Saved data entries

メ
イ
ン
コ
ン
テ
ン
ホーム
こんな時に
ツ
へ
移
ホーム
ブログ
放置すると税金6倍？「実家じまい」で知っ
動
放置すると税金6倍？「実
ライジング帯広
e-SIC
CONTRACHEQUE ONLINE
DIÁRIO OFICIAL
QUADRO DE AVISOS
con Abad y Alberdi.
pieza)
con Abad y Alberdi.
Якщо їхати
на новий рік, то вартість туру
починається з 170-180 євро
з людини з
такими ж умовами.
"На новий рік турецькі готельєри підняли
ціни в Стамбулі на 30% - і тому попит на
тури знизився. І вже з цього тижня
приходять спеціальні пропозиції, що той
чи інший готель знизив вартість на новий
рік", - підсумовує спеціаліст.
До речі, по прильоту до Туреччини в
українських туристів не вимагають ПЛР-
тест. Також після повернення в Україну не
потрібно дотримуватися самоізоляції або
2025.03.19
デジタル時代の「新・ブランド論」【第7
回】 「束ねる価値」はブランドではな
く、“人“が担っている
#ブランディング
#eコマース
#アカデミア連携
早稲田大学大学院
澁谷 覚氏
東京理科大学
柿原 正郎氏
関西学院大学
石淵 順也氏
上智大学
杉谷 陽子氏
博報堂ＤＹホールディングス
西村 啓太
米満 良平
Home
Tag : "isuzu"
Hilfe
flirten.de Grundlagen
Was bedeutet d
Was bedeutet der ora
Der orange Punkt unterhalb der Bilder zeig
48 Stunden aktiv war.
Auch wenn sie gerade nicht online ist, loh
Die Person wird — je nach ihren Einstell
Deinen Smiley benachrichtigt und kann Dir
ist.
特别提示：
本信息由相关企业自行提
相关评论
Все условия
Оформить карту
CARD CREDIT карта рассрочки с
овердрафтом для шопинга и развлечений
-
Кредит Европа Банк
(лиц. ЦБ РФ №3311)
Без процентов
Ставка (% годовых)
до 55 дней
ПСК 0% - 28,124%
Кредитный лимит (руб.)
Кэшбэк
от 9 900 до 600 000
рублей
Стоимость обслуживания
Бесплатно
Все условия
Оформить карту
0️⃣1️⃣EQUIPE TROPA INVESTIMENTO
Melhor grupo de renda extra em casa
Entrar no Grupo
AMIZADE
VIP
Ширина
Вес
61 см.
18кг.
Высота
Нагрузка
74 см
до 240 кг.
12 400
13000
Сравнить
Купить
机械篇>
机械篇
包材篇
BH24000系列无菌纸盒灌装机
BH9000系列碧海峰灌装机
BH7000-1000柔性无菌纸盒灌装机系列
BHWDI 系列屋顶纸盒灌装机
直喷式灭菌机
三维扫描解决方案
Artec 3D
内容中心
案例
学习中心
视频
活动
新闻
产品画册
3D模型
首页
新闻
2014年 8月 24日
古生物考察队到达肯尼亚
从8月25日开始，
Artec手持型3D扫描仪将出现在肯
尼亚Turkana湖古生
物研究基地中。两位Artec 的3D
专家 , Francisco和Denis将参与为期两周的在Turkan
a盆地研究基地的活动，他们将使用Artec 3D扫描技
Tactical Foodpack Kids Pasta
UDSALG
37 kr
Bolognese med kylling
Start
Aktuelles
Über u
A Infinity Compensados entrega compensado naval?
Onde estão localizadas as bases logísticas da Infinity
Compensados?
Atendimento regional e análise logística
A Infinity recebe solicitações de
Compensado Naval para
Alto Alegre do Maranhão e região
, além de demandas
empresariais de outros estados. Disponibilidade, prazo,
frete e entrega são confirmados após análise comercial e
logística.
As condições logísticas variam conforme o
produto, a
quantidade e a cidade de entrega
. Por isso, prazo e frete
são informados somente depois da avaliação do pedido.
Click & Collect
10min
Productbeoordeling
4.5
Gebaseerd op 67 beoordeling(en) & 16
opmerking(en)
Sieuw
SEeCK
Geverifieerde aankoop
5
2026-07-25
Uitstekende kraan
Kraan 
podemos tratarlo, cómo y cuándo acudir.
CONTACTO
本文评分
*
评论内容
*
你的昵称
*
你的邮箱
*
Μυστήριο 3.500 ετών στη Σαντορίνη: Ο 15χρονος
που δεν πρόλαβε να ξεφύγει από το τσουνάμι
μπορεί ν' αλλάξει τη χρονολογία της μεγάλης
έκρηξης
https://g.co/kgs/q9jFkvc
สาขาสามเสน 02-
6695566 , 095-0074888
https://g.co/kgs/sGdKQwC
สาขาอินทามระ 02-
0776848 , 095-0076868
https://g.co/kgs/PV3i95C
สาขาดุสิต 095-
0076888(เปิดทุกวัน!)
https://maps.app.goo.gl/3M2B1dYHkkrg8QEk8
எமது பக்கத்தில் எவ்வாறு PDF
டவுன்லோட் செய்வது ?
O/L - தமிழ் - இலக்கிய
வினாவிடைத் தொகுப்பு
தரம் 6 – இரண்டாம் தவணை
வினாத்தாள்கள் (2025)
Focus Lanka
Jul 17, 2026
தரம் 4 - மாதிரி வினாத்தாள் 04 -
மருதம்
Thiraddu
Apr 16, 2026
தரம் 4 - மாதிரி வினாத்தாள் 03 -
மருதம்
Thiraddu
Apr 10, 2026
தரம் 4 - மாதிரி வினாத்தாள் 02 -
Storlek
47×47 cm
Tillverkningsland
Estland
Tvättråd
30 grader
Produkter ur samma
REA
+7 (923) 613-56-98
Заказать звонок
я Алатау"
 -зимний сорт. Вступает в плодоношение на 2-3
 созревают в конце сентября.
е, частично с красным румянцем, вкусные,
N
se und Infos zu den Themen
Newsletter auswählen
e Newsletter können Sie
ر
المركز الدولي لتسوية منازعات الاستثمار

### Work to complete
Give only the lines from the one holding "0️⃣1️⃣EQUIPE TROPA INVESTIMENTO" through the one holding "As condições logísticas variam conforme o", each restated exactly as it appears above.

### Result
0️⃣1️⃣EQUIPE TROPA INVESTIMENTO
Melhor grupo de renda extra em casa
Entrar no Grupo
AMIZADE
VIP
Ширина
Вес
61 см.
18кг.
Высота
Нагрузка
74 см
до 240 кг.
12 400
13000
Сравнить
Купить
机械篇>
机械篇
包材篇
BH24000系列无菌纸盒灌装机
BH9000系列碧海峰灌装机
BH7000-1000柔性无菌纸盒灌装机系列
BHWDI 系列屋顶纸盒灌装机
直喷式灭菌机
三维扫描解决方案
Artec 3D
内容中心
案例
学习中心
视频
活动
新闻
产品画册
3D模型
首页
新闻
2014年 8月 24日
古生物考察队到达肯尼亚
从8月25日开始，
Artec手持型3D扫描仪将出现在肯
尼亚Turkana湖古生
物研究基地中。两位Artec 的3D
专家 , Francisco和Denis将参与为期两周的在Turkan
a盆地研究基地的活动，他们将使用Artec 3D扫描技
Tactical Foodpack Kids Pasta
UDSALG
37 kr
Bolognese med kylling
Start
Aktuelles
Über u
A Infinity Compensados entrega compensado naval?
Onde estão localizadas as bases logísticas da Infinity
Compensados?
Atendimento regional e análise logística
A Infinity recebe solicitações de
Compensado Naval para
Alto Alegre do Maranhão e região
, além de demandas
empresariais de outros estados. Disponibilidade, prazo,
frete e entrega são confirmados após análise comercial e
logística.
As condições logísticas variam conforme o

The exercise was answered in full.